(Saved data entries)
+ + +
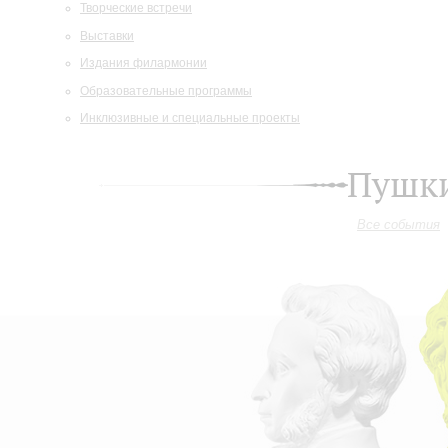
Творческие встречи
Выставки
Издания филармонии
Образовательные программы
Инклюзивные и специальные проекты
Пушки
Все события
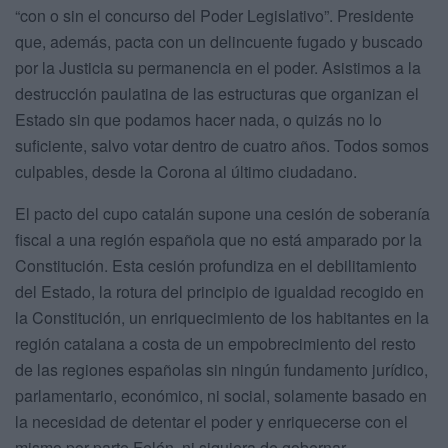
“con o sin el concurso del Poder Legislativo”. Presidente
que, además, pacta con un delincuente fugado y buscado
por la Justicia su permanencia en el poder. Asistimos a la
destrucción paulatina de las estructuras que organizan el
Estado sin que podamos hacer nada, o quizás no lo
suficiente, salvo votar dentro de cuatro años. Todos somos
culpables, desde la Corona al último ciudadano.
El pacto del cupo catalán supone una cesión de soberanía
fiscal a una región española que no está amparado por la
Constitución. Esta cesión profundiza en el debilitamiento
del Estado, la rotura del principio de igualdad recogido en
la Constitución, un enriquecimiento de los habitantes en la
región catalana a costa de un empobrecimiento del resto
de las regiones españolas sin ningún fundamento jurídico,
parlamentario, económico, ni social, solamente basado en
la necesidad de detentar el poder y enriquecerse con el
mismo por parte Felón, ni siquiera de gobernar.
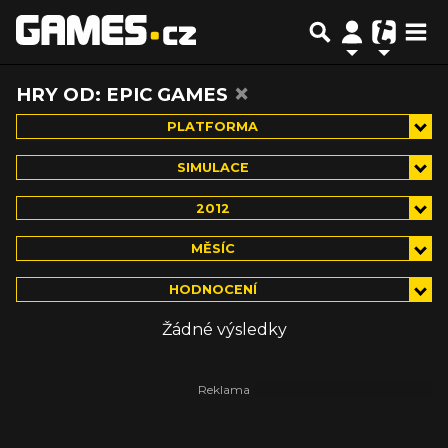
×
HRY OD: EPIC GAMES
PLATFORMA
SIMULACE
2012
MĚSÍC
HODNOCENÍ
Žádné výsledky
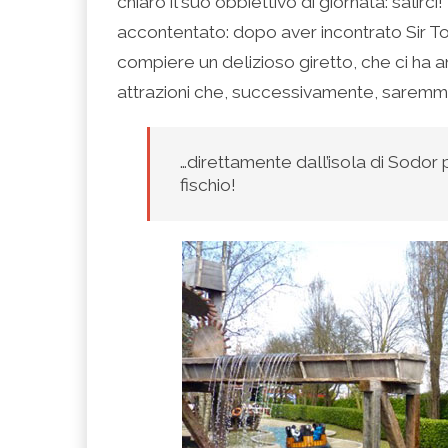
chiaro il suo obbiettivo di giornata: salirc
accontentato: dopo aver incontrato Sir 
compiere un delizioso giretto, che ci ha 
attrazioni che, successivamente, saremm
…direttamente dall’isola di Sodor pe
fischio!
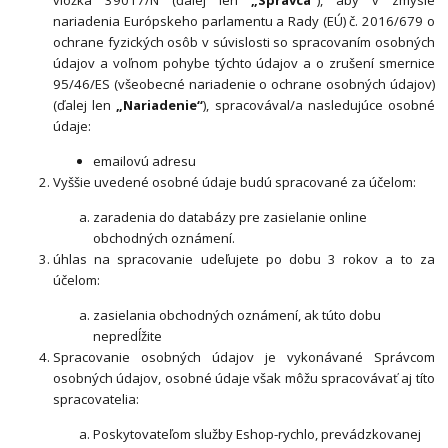
vložka 39017/N (ďalej len
„Správca“
), aby v zmysle
nariadenia Európskeho parlamentu a Rady (EÚ) č. 2016/679 o
ochrane fyzických osôb v súvislosti so spracovaním osobných
údajov a voľnom pohybe týchto údajov a o zrušení smernice
95/46/ES (všeobecné nariadenie o ochrane osobných údajov)
(ďalej len
„Nariadenie“
), spracovával/a nasledujúce osobné
údaje:
emailovú adresu
Vyššie uvedené osobné údaje budú spracované za účelom:
zaradenia do databázy pre zasielanie online
obchodných oznámení.
úhlas na spracovanie udeľujete po dobu 3 rokov a to za
účelom:
zasielania obchodných oznámení, ak túto dobu
nepredĺžite
Spracovanie osobných údajov je vykonávané Správcom
osobných údajov, osobné údaje však môžu spracovávať aj títo
spracovatelia:
Poskytovateľom služby Eshop-rychlo, prevádzkovanej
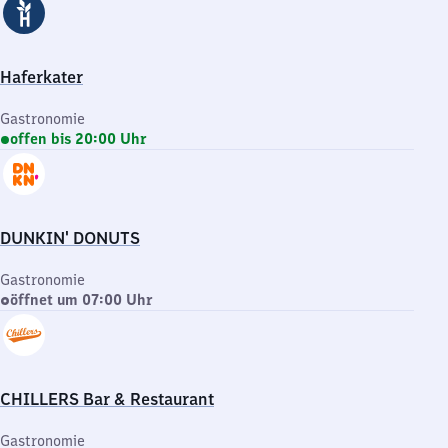
Haferkater
Gastronomie
offen bis 20:00 Uhr
DUNKIN' DONUTS
Gastronomie
öffnet um 07:00 Uhr
CHILLERS Bar & Restaurant
Gastronomie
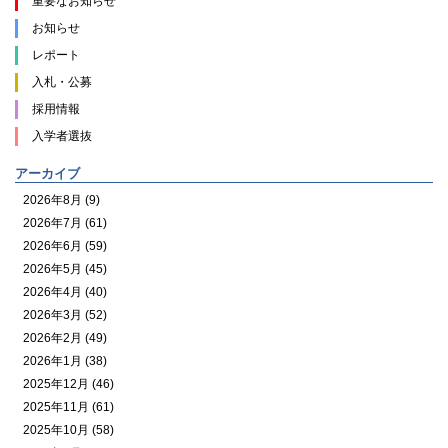
重要なお知らせ
お知らせ
レポート
入札・公募
採用情報
入学者選抜
アーカイブ
2026年8月 (9)
2026年7月 (61)
2026年6月 (59)
2026年5月 (45)
2026年4月 (40)
2026年3月 (52)
2026年2月 (49)
2026年1月 (38)
2025年12月 (46)
2025年11月 (61)
2025年10月 (58)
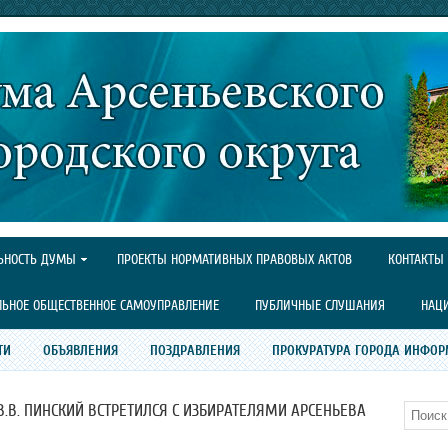
ЬНОСТЬ ДУМЫ
ПРОЕКТЫ НОРМАТИВНЫХ ПРАВОВЫХ АКТОВ
КОНТАКТЫ
ЛЬНОЕ ОБЩЕСТВЕННОЕ САМОУПРАВЛЕНИЕ
ПУБЛИЧНЫЕ СЛУШАНИЯ
НАЦ
ТИ
ОБЪЯВЛЕНИЯ
ПОЗДРАВЛЕНИЯ
ПРОКУРАТУРА ГОРОДА ИНФОР
.В. ПИНСКИЙ ВСТРЕТИЛСЯ С ИЗБИРАТЕЛЯМИ АРСЕНЬЕВА
Поиск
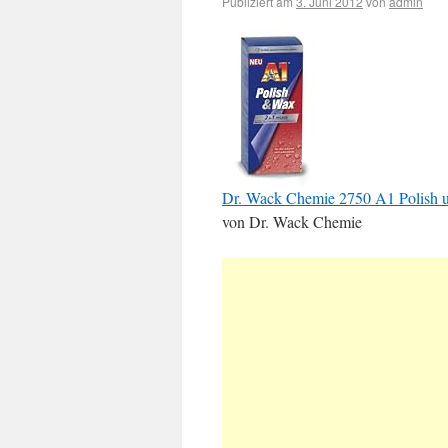
Publiziert am
3. Juni 2012
von
admin
Dr. Wack Chemie 2750 A1 Polish 
von Dr. Wack Chemie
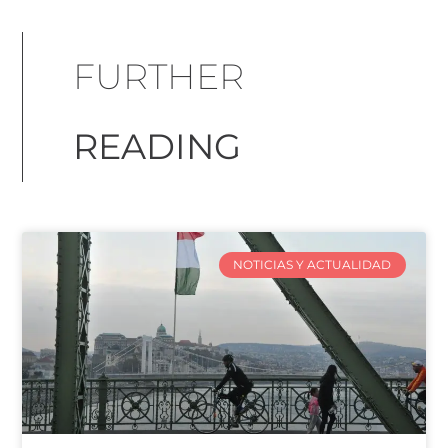
FURTHER
READING
NOTICIAS Y ACTUALIDAD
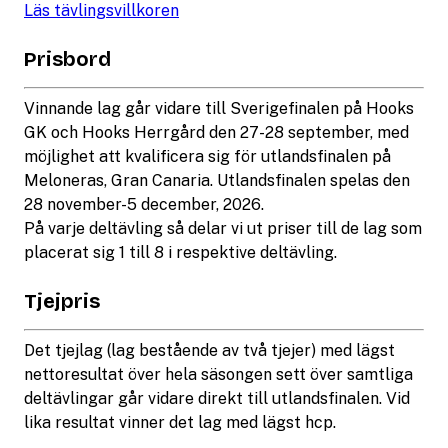
Läs tävlingsvillkoren
Prisbord
Vinnande lag går vidare till Sverigefinalen på Hooks
GK och Hooks Herrgård den 27-28 september, med
möjlighet att kvalificera sig för utlandsfinalen på
Meloneras, Gran Canaria. Utlandsfinalen spelas den
28 november-5 december, 2026.
På varje deltävling så delar vi ut priser till de lag som
placerat sig 1 till 8 i respektive deltävling.
Tjejpris
Det tjejlag (lag bestående av två tjejer) med lägst
nettoresultat över hela säsongen sett över samtliga
deltävlingar går vidare direkt till utlandsfinalen. Vid
lika resultat vinner det lag med lägst hcp.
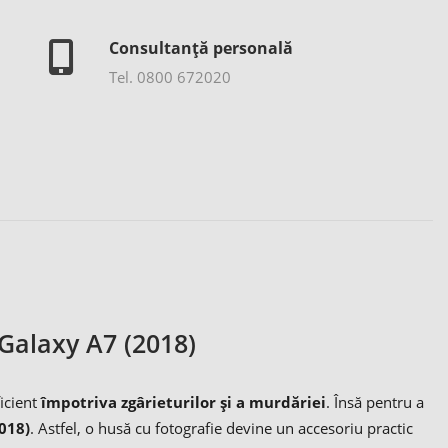
Consultanță personală
Tel. 0800 672020
Galaxy A7 (2018)
ficient
împotriva zgârieturilor și a murdăriei
. Însă pentru a
018)
. Astfel, o husă cu fotografie devine un accesoriu practic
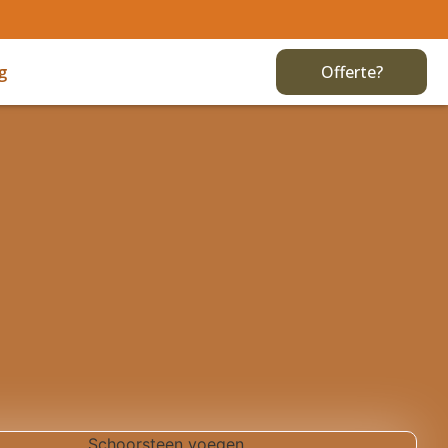
g
Offerte?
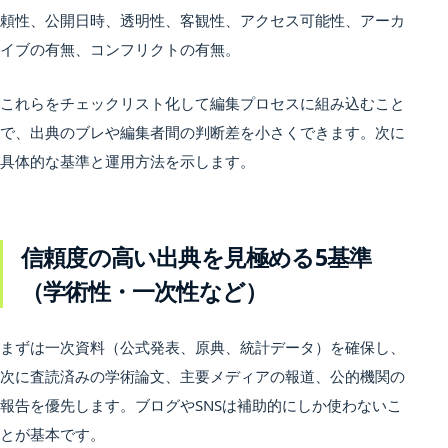
頼性、公開日時、透明性、客観性、アクセス可能性、アーカ
イブの有無、コンフリクトの有無。
これらをチェックリスト化して編集プロセスに組み込むこと
で、出典のブレや編集者間の判断差を小さくできます。次に
具体的な基準と運用方法を示します。
信頼度の高い出典を見極める5基準
（学術性・一次性など）
まずは一次資料（公式発表、原典、統計データ）を確保し、
次に査読済みの学術論文、主要メディアの報道、公的機関の
報告を優先します。ブログやSNSは補助的にしか使わないこ
とが基本です。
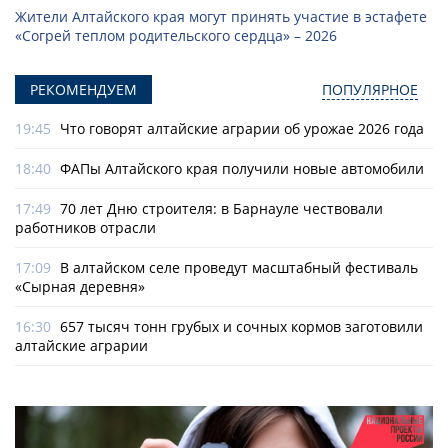
Жители Алтайского края могут принять участие в эстафете
«Согрей теплом родительского сердца» – 2026
РЕКОМЕНДУЕМ
ПОПУЛЯРНОЕ
19:45
Что говорят алтайские аграрии об урожае 2026 года
18:40
ФАПы Алтайского края получили новые автомобили
17:49
70 лет Дню строителя: в Барнауле чествовали
работников отрасли
17:09
В алтайском селе проведут масштабный фестиваль
«Сырная деревня»
16:30
657 тысяч тонн грубых и сочных кормов заготовили
алтайские аграрии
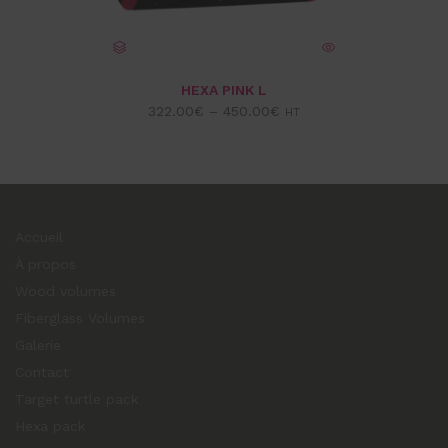
CHOIX DES OPTIONS
VUE EXPRESS
HEXA PINK L
322.00
€
–
450.00
€
HT
Accueil
À propos
Wood volumes
Fiberglass Volumes
Galerie
Contact
Target turtle pack
Hexa pack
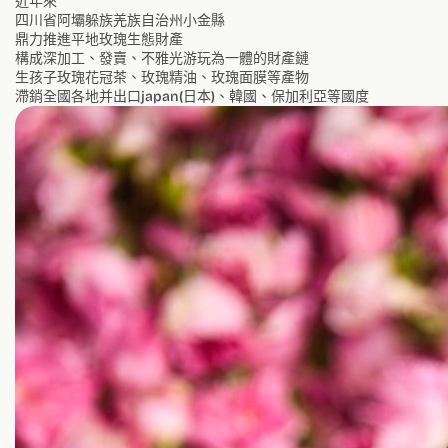
近年來
四川省阿壩躲族羌族自治州小金縣
鼎力推進平地玫瑰生態財產
構成深加工、發賣、不雅光游玩為一體的財產鏈
生孩子玫瑰花冠茶、玫瑰精油、玫瑰面膜等產物
滯銷全國各地并出口japan(日本)、韓國、保加利亞等國度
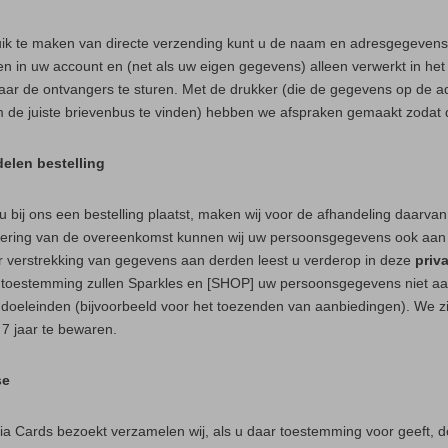
ik te maken van directe verzending kunt u de naam en adresgegeven
n in uw account en (net als uw eigen gegevens) alleen verwerkt in he
aar de ontvangers te sturen. Met de drukker (die de gegevens op de ad
m de juiste brievenbus te vinden) hebben we afspraken gemaakt zodat 
delen bestelling
 bij ons een bestelling plaatst, maken wij voor de afhandeling daarva
oering van de overeenkomst kunnen wij uw persoonsgegevens ook aan de
 verstrekking van gegevens aan derden leest u verderop in deze
priv
e toestemming zullen Sparkles en [SHOP] uw persoonsgegevens niet aan 
doeleinden (bijvoorbeeld voor het toezenden van aanbiedingen). We zij
 7 jaar te bewaren.
se
ria Cards bezoekt verzamelen wij, als u daar toestemming voor geeft, 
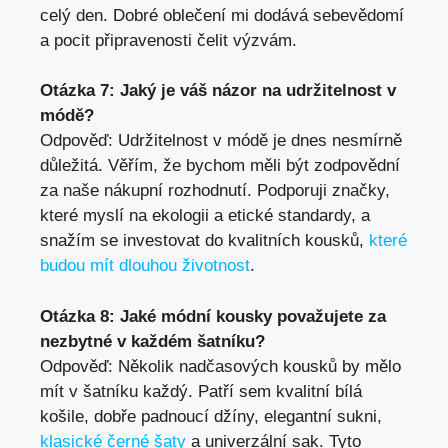
celý den. Dobré ‍oblečení mi dodává⁣ sebevědomí
a pocit připravenosti čelit výzvám.
Otázka 7:⁤ Jaký je váš ⁣názor na udržitelnost v
módě?
Odpověď: Udržitelnost v módě je dnes nesmírně
důležitá. Věřím, že ‍bychom měli být zodpovědní
za naše nákupní rozhodnutí. Podporuji značky,
které myslí na ekologii a etické standardy, a
snažím se investovat do kvalitních kousků,
které
budou mít dlouhou životnost
.
Otázka 8: Jaké módní kousky považujete za
nezbytné v každém šatníku?
Odpověď: Několik nadčasových ⁢kousků by mělo
mít v šatníku každý. Patří sem kvalitní bílá
košile, dobře padnoucí džíny, elegantní sukni,
klasické černé šaty
a univerzální sak. Tyto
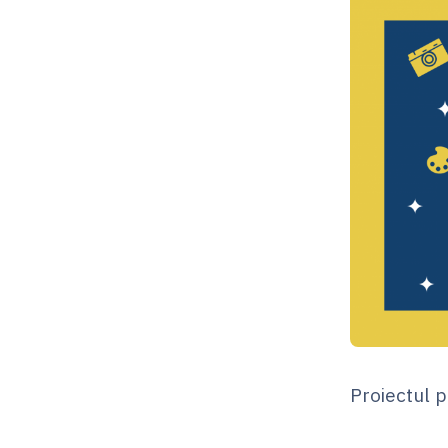
Proiectul 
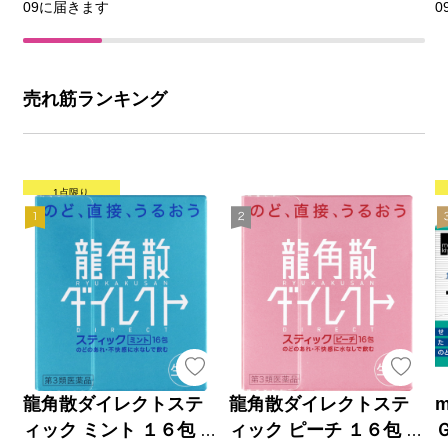
09に届きます
0
売れ筋ランキング
1点限り
龍角散ダイレクトステ
龍角散ダイレクトステ
m
ィック ミント １６包 龍
ィック ピーチ １６包 龍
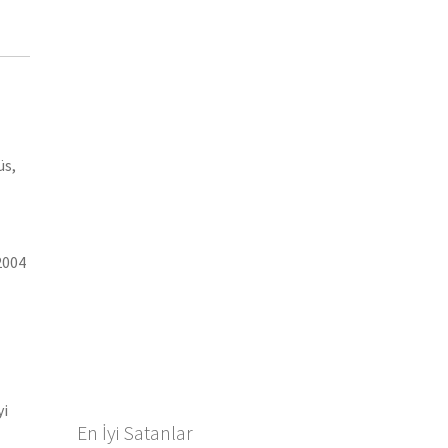
üs,
2004
yi
En İyi Satanlar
+ + +
*ASSIGNMENT*
Retype the data above exactly. Leave the pictures out.

*RESULT FOR THIS EXERCISE*
Творческие встречи
Выставки
Издания филармонии
Образовательные программы
Инклюзивные и специальные проекты
Пушки
Все события
“con o sin el concurso del Poder Legislativo”. Presidente
que, además, pacta con un delincuente fugado y buscado
por la Justicia su permanencia en el poder. Asistimos a la
destrucción paulatina de las estructuras que organizan el
Estado sin que podamos hacer nada, o quizás no lo
suficiente, salvo votar dentro de cuatro años. Todos somos
culpables, desde la Corona al último ciudadano.
El pacto del cupo catalán supone una cesión de soberanía
fiscal a una región española que no está amparado por la
Constitución. Esta cesión profundiza en el debilitamiento
del Estado, la rotura del principio de igualdad recogido en
la Constitución, un enriquecimiento de los habitantes en la
región catalana a costa de un empobrecimiento del resto
de las regiones españolas sin ningún fundamento jurídico,
parlamentario, económico, ni social, solamente basado en
la necesidad de detentar el poder y enriquecerse con el
mismo por parte Felón, ni siquiera de gobernar.
×
HRY OD: EPIC GAMES
PLATFORMA
SIMULACE
2012
MĚSÍC
HODNOCENÍ
Žádné výsledky
chiaro il suo obbiettivo di giornata: salirc
accontentato: dopo aver incontrato Sir 
compiere un delizioso giretto, che ci ha 
attrazioni che, successivamente, saremm
…direttamente dall’isola di Sodor pe
fischio!
vložka 39017/N (ďalej len
„Správca“
), aby v zmysle
nariadenia Európskeho parlamentu a Rady (EÚ) č. 2016/679 o
ochrane fyzických osôb v súvislosti so spracovaním osobných
údajov a voľnom pohybe týchto údajov a o zrušení smernice
95/46/ES (všeobecné nariadenie o ochrane osobných údajov)
(ďalej len
„Nariadenie“
), spracovával/a nasledujúce osobné
údaje:
emailovú adresu
Vyššie uvedené osobné údaje budú spracované za účelom:
zaradenia do databázy pre zasielanie online
obchodných oznámení.
úhlas na spracovanie udeľujete po dobu 3 rokov a to za
účelom:
zasielania obchodných oznámení, ak túto dobu
nepredĺžite
Spracovanie osobných údajov je vykonávané Správcom
osobných údajov, osobné údaje však môžu spracovávať aj títo
spracovatelia:
Poskytovateľom služby Eshop-rychlo, prevádzkovanej
Haferkater
Gastronomie
offen bis 20:00 Uhr
DUNKIN' DONUTS
Gastronomie
öffnet um 07:00 Uhr
CHILLERS Bar & Restaurant
Gastronomie
重要なお知らせ
お知らせ
レポート
入札・公募
採用情報
入学者選抜
アーカイブ
2026年8月 (9)
2026年7月 (61)
2026年6月 (59)
2026年5月 (45)
2026年4月 (40)
2026年3月 (52)
2026年2月 (49)
2026年1月 (38)
2025年12月 (46)
2025年11月 (61)
2025年10月 (58)
ЬНОСТЬ ДУМЫ
ПРОЕКТЫ НОРМАТИВНЫХ ПРАВОВЫХ АКТОВ
КОНТАКТЫ
ЛЬНОЕ ОБЩЕСТВЕННОЕ САМОУПРАВЛЕНИЕ
ПУБЛИЧНЫЕ СЛУШАНИЯ
НАЦ
ТИ
ОБЪЯВЛЕНИЯ
ПОЗДРАВЛЕНИЯ
ПРОКУРАТУРА ГОРОДА ИНФОР
.В. ПИНСКИЙ ВСТРЕТИЛСЯ С ИЗБИРАТЕЛЯМИ АРСЕНЬЕВА
Поиск
Publiziert am
3. Juni 2012
von
admin
Dr. Wack Chemie 2750 A1 Polish 
von Dr. Wack Chemie
FURTHER
READING
NOTICIAS Y ACTUALIDAD
Läs tävlingsvillkoren
Prisbord
Vinnande lag går vidare till Sverigefinalen på Hooks
GK och Hooks Herrgård den 27-28 september, med
möjlighet att kvalificera sig för utlandsfinalen på
Meloneras, Gran Canaria. Utlandsfinalen spelas den
28 november-5 december, 2026.
På varje deltävling så delar vi ut priser till de lag som
placerat sig 1 till 8 i respektive deltävling.
Tjejpris
Det tjejlag (lag bestående av två tjejer) med lägst
nettoresultat över hela säsongen sett över samtliga
deltävlingar går vidare direkt till utlandsfinalen. Vid
lika resultat vinner det lag med lägst hcp.
Consultanță personală
Tel. 0800 672020
Galaxy A7 (2018)
ficient
împotriva zgârieturilor și a murdăriei
. Însă pentru a
018)
. Astfel, o husă cu fotografie devine un accesoriu practic
g
Offerte?
頼性、公開日時、透明性、客観性、アクセス可能性、アーカ
イブの有無、コンフリクトの有無。
これらをチェックリスト化して編集プロセスに組み込むこと
で、出典のブレや編集者間の判断差を小さくできます。次に
具体的な基準と運用方法を示します。
信頼度の高い出典を見極める5基準
（学術性・一次性など）
まずは一次資料（公式発表、原典、統計データ）を確保し、
次に査読済みの学術論文、主要メディアの報道、公的機関の
報告を優先します。ブログやSNSは補助的にしか使わないこ
とが基本です。
Жители Алтайского края могут принять участие в эстафете
«Согрей теплом родительского сердца» – 2026
РЕКОМЕНДУЕМ
ПОПУЛЯРНОЕ
19:45
Что говорят алтайские аграрии об урожае 2026 года
18:40
ФАПы Алтайского края получили новые автомобили
17:49
70 лет Дню строителя: в Барнауле чествовали
работников отрасли
17:09
В алтайском селе проведут масштабный фестиваль
«Сырная деревня»
16:30
657 тысяч тонн грубых и сочных кормов заготовили
алтайские аграрии
CHOIX DES OPTIONS
VUE EXPRESS
HEXA PINK L
322.00
€
–
450.00
€
HT
Accueil
À propos
Wood volumes
Fiberglass Volumes
Galerie
Contact
Target turtle pack
Hexa pack
近年來
四川省阿壩躲族羌族自治州小金縣
鼎力推進平地玫瑰生態財產
構成深加工、發賣、不雅光游玩為一體的財產鏈
生孩子玫瑰花冠茶、玫瑰精油、玫瑰面膜等產物
滯銷全國各地并出口japan(日本)、韓國、保加利亞等國度
ik te maken van directe verzending kunt u de naam en adresgegeven
n in uw account en (net als uw eigen gegevens) alleen verwerkt in he
aar de ontvangers te sturen. Met de drukker (die de gegevens op de ad
m de juiste brievenbus te vinden) hebben we afspraken gemaakt zodat 
delen bestelling
 bij ons een bestelling plaatst, maken wij voor de afhandeling daarva
oering van de overeenkomst kunnen wij uw persoonsgegevens ook aan de
 verstrekking van gegevens aan derden leest u verderop in deze
priv
e toestemming zullen Sparkles en [SHOP] uw persoonsgegevens niet aan 
doeleinden (bijvoorbeeld voor het toezenden van aanbiedingen). We zij
 7 jaar te bewaren.
se
ria Cards bezoekt verzamelen wij, als u daar toestemming voor geeft, 
celý den. Dobré ‍oblečení mi dodává⁣ sebevědomí
a pocit připravenosti čelit výzvám.
Otázka 7:⁤ Jaký je váš ⁣názor na udržitelnost v
módě?
Odpověď: Udržitelnost v módě je dnes nesmírně
důležitá. Věřím, že ‍bychom měli být zodpovědní
za naše nákupní rozhodnutí. Podporuji značky,
které myslí na ekologii a etické standardy, a
snažím se investovat do kvalitních kousků,
které
budou mít dlouhou životnost
.
Otázka 8: Jaké módní kousky považujete za
nezbytné v každém šatníku?
Odpověď: Několik nadčasových ⁢kousků by mělo
mít v šatníku každý. Patří sem kvalitní bílá
košile, dobře padnoucí džíny, elegantní sukni,
klasické černé šaty
a univerzální sak. Tyto
Proiectul 
09に届きます
0
売れ筋ランキング
1点限り
龍角散ダイレクトステ
龍角散ダイレクトステ
m
ィック ミント １６包 龍
ィック ピーチ １６包 龍
üs,
2004
yi
En İyi Satanlar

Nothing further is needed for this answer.